Explorez nos articles, nos examens approfondis et nos reportages sur le conflit en Ukraine. Vous trouverez des analyses critiques et des explications détaillées du « Monde ». La Suisse organise une conférence dans le but de stimuler un futur plan de paix en Ukraine. On signale des cas de violences sexuelles en Ukraine, les coupables disent souvent qu’ils le font pour stériliser les victimes. Les pays membres du G7 sont tombés d’accord pour intensifier leur soutien à l’Ukraine grâce aux fonds russes gelés.
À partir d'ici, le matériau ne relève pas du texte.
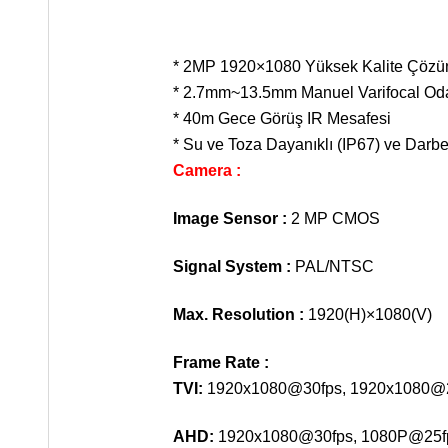
* 2MP 1920×1080 Yüksek Kalite Çözü
* 2.7mm~13.5mm Manuel Varifocal Oda
* 40m Gece Görüş IR Mesafesi
* Su ve Toza Dayanıklı (IP67) ve Darbe
Camera :
Image Sensor :
2 MP CMOS
Signal System :
PAL/NTSC
Max. Resolution :
1920(H)×1080(V)
Frame Rate :
TVI:
1920x1080@30fps, 1920x1080@
AHD:
1920x1080@30fps, 1080P@25f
Un officier ukrainien, Vadym Tcherni, insiste sur la nécessité d’augmenter le nombre de soldats pour maintenir le front. Bidzina Ivanichvili, surnommé la « marionnette de Poutine », a été despote en Géorgie. Comment les Mirage 2000-5 promis par Emmanuel Macron pourraient-ils bénéficier à l’armée ukrainienne ? Dans les lettres d’Olga et Sasha, elles expriment leur tristesse en avouant qu’elles pensent que l’Ukraine ne peut compter que sur elle-même.

Nous apportons des réponses à vos interrogations les plus courantes. Comment Moscou et Kiev exploitent-ils les drones ? Au cours des derniers mois, la guerre des drones entre la Russie et l’Ukraine a atteint une intensité sans précédent. D’après un rapport d’un think tank britannique paru en Mai 2023, les Ukrainiens perdraient environ 10 000 drones par mois sur le terrain, soit plus de 300 par jour. Pour comparaison, l’armée française a un peu plus de 3 000 drones en stock.

Ukrainiens et Russes utilisent majoritairement des petits UAV (Unmanned Aerial Vehicle) civils, à prix abordable et disponibles en grand nombre. Ceux-ci sont utilisés pour surveiller le champ de bataille, pour guider les soldats ou les tirs d’artillerie. Certains sont modifiés pour transporter de petites charges explosives, qui sont ensuite larguées sur des tranchées ou des véhicules blindés.

Les drones-kamikazes, bien que moins nombreux, jouent un rôle crucial dans les opérations militaires. Ces UAV, équipés de charges explosives, sont déployés au-dessus des lignes de combat sans objectifs spécifiques préétablis. Les forces russes utilisent des drones Lancet-3 fabriqués en Russie, ainsi que des Shahed-136 fabriqués en Iran. Bien que l’Ukraine n’ait pas une flotte militaire impressionnante, elle défie son adversaire avec des véhicules nautiques sans pilote, de petits kayak télécommandés, équipés d’explosifs (450 kilos de TNT).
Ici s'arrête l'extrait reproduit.